_TO DO_.
Keep the pictures out of the copy and print all the entries below exactly.

_EXCERPTED DATA_.
◇ ◇ ◇ ◇

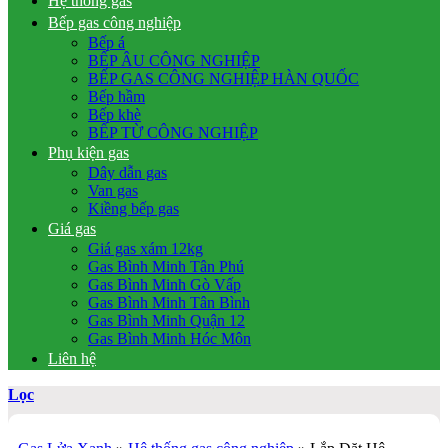
Hệ thống gas
Bếp gas công nghiệp
Bếp á
BẾP ÂU CÔNG NGHIỆP
BẾP GAS CÔNG NGHIỆP HÀN QUỐC
Bếp hầm
Bếp khè
BẾP TỪ CÔNG NGHIỆP
Phụ kiện gas
Dây dẫn gas
Van gas
Kiềng bếp gas
Giá gas
Giá gas xám 12kg
Gas Bình Minh Tân Phú
Gas Bình Minh Gò Vấp
Gas Bình Minh Tân Bình
Gas Bình Minh Quận 12
Gas Bình Minh Hóc Môn
Liên hệ
Lọc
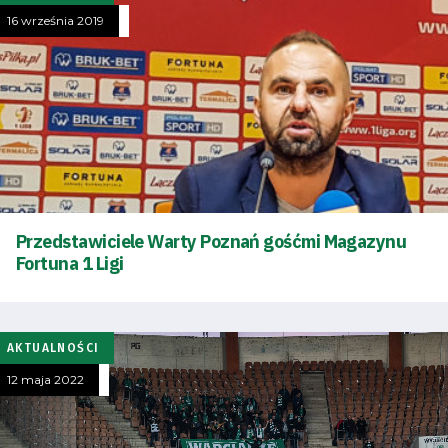
16 września 2019
Przedstawiciele Warty Poznań gośćmi Magazynu
Fortuna 1 Ligi
AKTUALNOŚCI
12 maja 2022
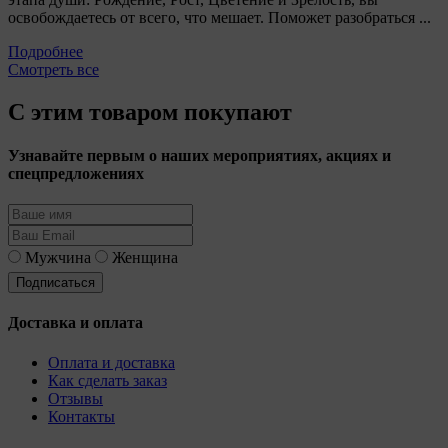
освобождаетесь от всего, что мешает. Поможет разобраться ...
Подробнее
Смотреть все
С этим товаром покупают
Узнавайте первым о наших мероприятиях, акциях и
спецпредложениях
Мужчина
Женщина
Доставка и оплата
Оплата и доставка
Как сделать заказ
Отзывы
Контакты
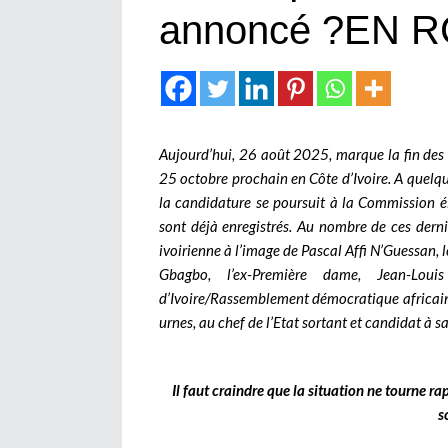
annoncé ?EN RC
Aujourd’hui, 26 août 2025, marque la fin des 
25 octobre prochain en Côte d’Ivoire. A quelque
la candidature se poursuit à la Commission é
sont déjà enregistrés. Au nombre de ces derni
ivoirienne à l’image de Pascal Affi N’Guessan, l
Gbagbo, l’ex-Première dame, Jean-Lou
d’Ivoire/Rassemblement démocratique africain 
urnes, au chef de l’Etat sortant et candidat à
Il faut craindre que la situation ne tourne ra
s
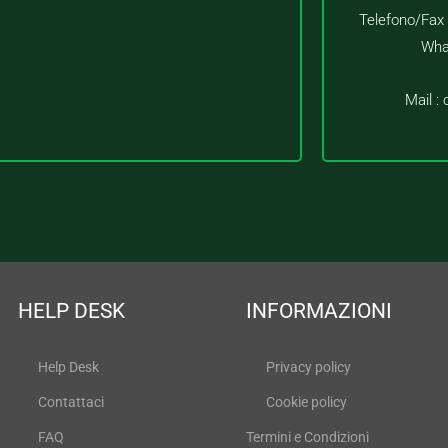
Telefono/Fax
Wha
Mail :
HELP DESK
INFORMAZIONI
Help Desk
Privacy policy
Contattaci
Cookie policy
FAQ
Termini e Condizioni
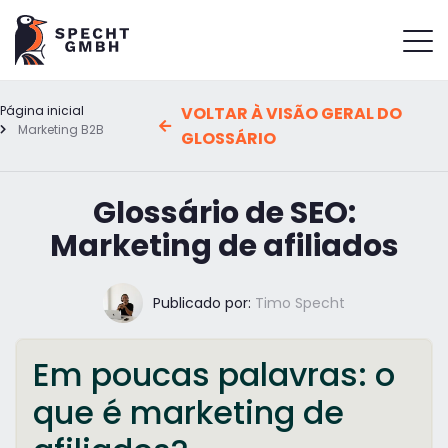
Página inicial
VOLTAR À VISÃO GERAL DO
Marketing B2B
GLOSSÁRIO
Glossário de SEO:
Marketing de afiliados
Publicado por:
Timo Specht
Em poucas palavras: o
que é marketing de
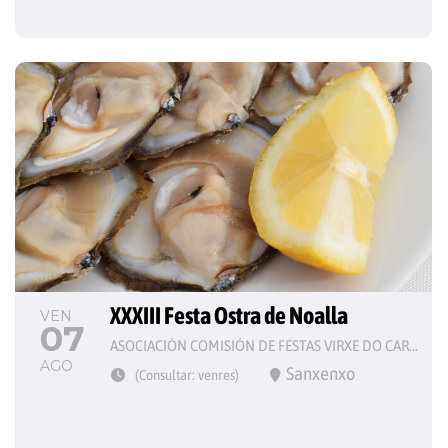
XXXIII Festa Ostra de Noalla
VEN
07
ASOCIACIÓN COMISIÓN DE FESTAS VIRXE DO CARME
AGO
Sanxenxo
(Consultar: venres)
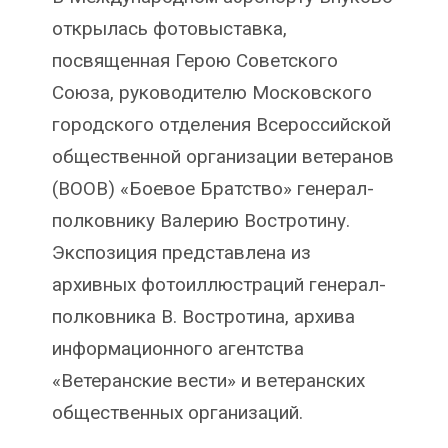
открылась фотовыставка,
посвященная Герою Советского
Союза, руководителю Московского
городского отделения Всероссийской
общественной организации ветеранов
(ВООВ) «Боевое Братство» генерал-
полковнику Валерию Востротину.
Экспозиция представлена из
архивных фотоиллюстраций генерал-
полковника В. Востротина, архива
информационного агентства
«Ветеранские вести» и ветеранских
общественных организаций.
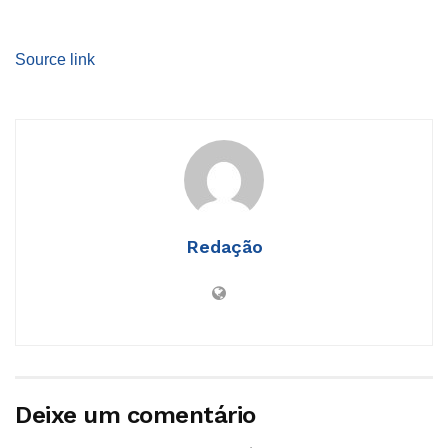
Source link
Redação
Deixe um comentário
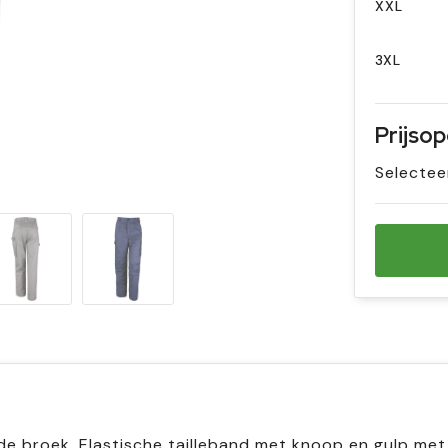
XXL
3XL
Prijso
Selectee
 broek. Elastische tailleband met knoop en gulp met 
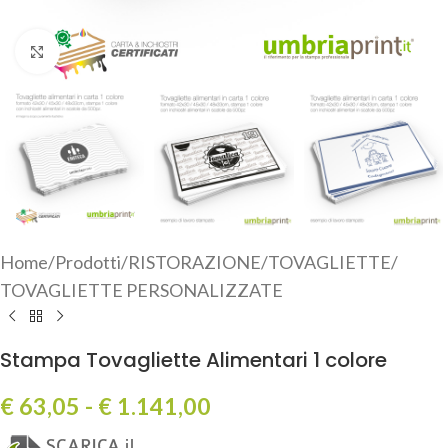
Click to enlarge
Home
/
Prodotti
/
RISTORAZIONE
/
TOVAGLIETTE
/
TOVAGLIETTE PERSONALIZZATE
Stampa Tovagliette Alimentari 1 colore
€
63,05
-
€
1.141,00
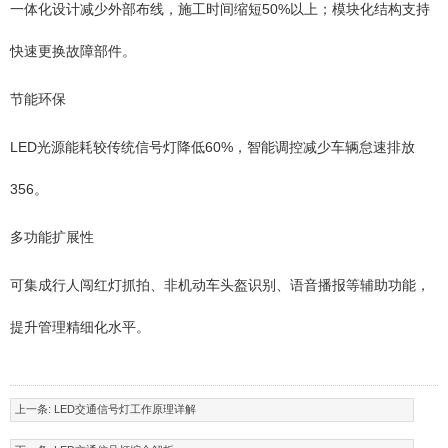
一体化设计减少外部布线，施工时间缩短50%以上；模块化结构支持
快速更换故障部件。
节能环保
LED光源能耗较传统信号灯降低60%，智能调控减少车辆怠速排放
356。
多功能扩展性
可集成行人闯红灯抓拍、非机动车头盔识别、语音播报等辅助功能，
提升管理精细化水平。
上一条:
LED交通信号灯工作原理详解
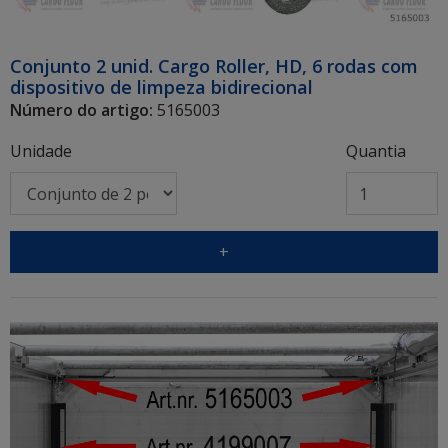
Conjunto 2 unid. Cargo Roller, HD, 6 rodas com
dispositivo de limpeza bidirecional
Número do artigo:
5165003
Unidade
Quantia
+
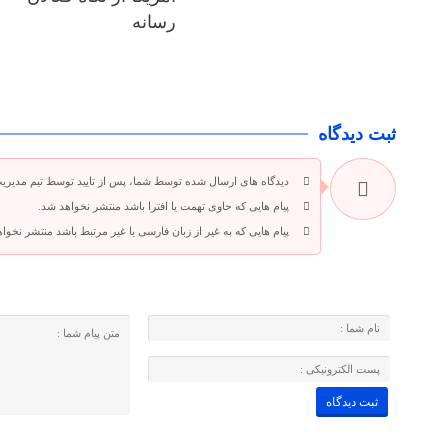
رسانه
ثبت دیدگاه
دیدگاه های ارسال شده توسط شما، پس از تایید توسط تیم مدیری
پیام هایی که حاوی تهمت یا افترا باشد منتشر نخواهد شد.
پیام هایی که به غیر از زبان فارسی یا غیر مرتبط باشد منتشر نخوا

◇ ◇ ◇ ◇

_TASK RESULT_.
Hệ thống gas
Bếp gas công nghiệp
Bếp á
BẾP ÂU CÔNG NGHIỆP
BẾP GAS CÔNG NGHIỆP HÀN QUỐC
Bếp hầm
Bếp khè
BẾP TỪ CÔNG NGHIỆP
Phụ kiện gas
Dây dẫn gas
Van gas
Kiềng bếp gas
Giá gas
Giá gas xám 12kg
Gas Bình Minh Tân Phú
Gas Bình Minh Gò Vấp
Gas Bình Minh Tân Bình
Gas Bình Minh Quận 12
Gas Bình Minh Hóc Môn
Liên hệ
Lọc
16 września 2019
Przedstawiciele Warty Poznań gośćmi Magazynu
Fortuna 1 Ligi
AKTUALNOŚCI
12 maja 2022
освобождаетесь от всего, что мешает. Поможет разобраться ...
Подробнее
Смотреть все
С этим товаром покупают
Узнавайте первым о наших мероприятиях, акциях и
спецпредложениях
Мужчина
Женщина
Доставка и оплата
Оплата и доставка
Как сделать заказ
Отзывы
Контакты
annoncé ?EN RC
Aujourd’hui, 26 août 2025, marque la fin des 
25 octobre prochain en Côte d’Ivoire. A quelque
la candidature se poursuit à la Commission é
sont déjà enregistrés. Au nombre de ces derni
ivoirienne à l’image de Pascal Affi N’Guessan, l
Gbagbo, l’ex-Première dame, Jean-Lou
d’Ivoire/Rassemblement démocratique africain 
urnes, au chef de l’Etat sortant et candidat à
Il faut craindre que la situation ne tourne ra
s
Telefono/Fax
Wha
Mail :
HELP DESK
INFORMAZIONI
Help Desk
Privacy policy
Contattaci
Cookie policy
FAQ
Termini e Condizioni
Página inicial
VOLTAR À VISÃO GERAL DO
Marketing B2B
GLOSSÁRIO
Glossário de SEO:
Marketing de afiliados
Publicado por:
Timo Specht
Em poucas palavras: o
que é marketing de
XXXIII Festa Ostra de Noalla
VEN
07
ASOCIACIÓN COMISIÓN DE FESTAS VIRXE DO CARME
AGO
Sanxenxo
(Consultar: venres)
открылась фотовыставка,
посвященная Герою Советского
Союза, руководителю Московского
городского отделения Всероссийской
общественной организации ветеранов
(ВООВ) «Боевое Братство» генерал-
полковнику Валерию Востротину.
Экспозиция представлена из
архивных фотоиллюстраций генерал-
полковника В. Востротина, архива
информационного агентства
«Ветеранские вести» и ветеранских
общественных организаций.
Source link
Redação
Deixe um comentário
XXL
3XL
Prijso
Selectee
 broek. Elastische tailleband met knoop en gulp met 
Click to enlarge
Home
/
Prodotti
/
RISTORAZIONE
/
TOVAGLIETTE
/
TOVAGLIETTE PERSONALIZZATE
Stampa Tovagliette Alimentari 1 colore
€
63,05
-
€
1.141,00
一体化设计减少外部布线，施工时间缩短50%以上；模块化结构支持
快速更换故障部件。
节能环保
LED光源能耗较传统信号灯降低60%，智能调控减少车辆怠速排放
356。
多功能扩展性
可集成行人闯红灯抓拍、非机动车头盔识别、语音播报等辅助功能，
提升管理精细化水平。
上一条:
LED交通信号灯工作原理详解
Conjunto 2 unid. Cargo Roller, HD, 6 rodas com
dispositivo de limpeza bidirecional
Número do artigo:
5165003
Unidade
Quantia
+
رسانه
ثبت دیدگاه
دیدگاه های ارسال شده توسط شما، پس از تایید توسط تیم مدیری
پیام هایی که حاوی تهمت یا افترا باشد منتشر نخواهد شد.
پیام هایی که به غیر از زبان فارسی یا غیر مرتبط باشد منتشر نخوا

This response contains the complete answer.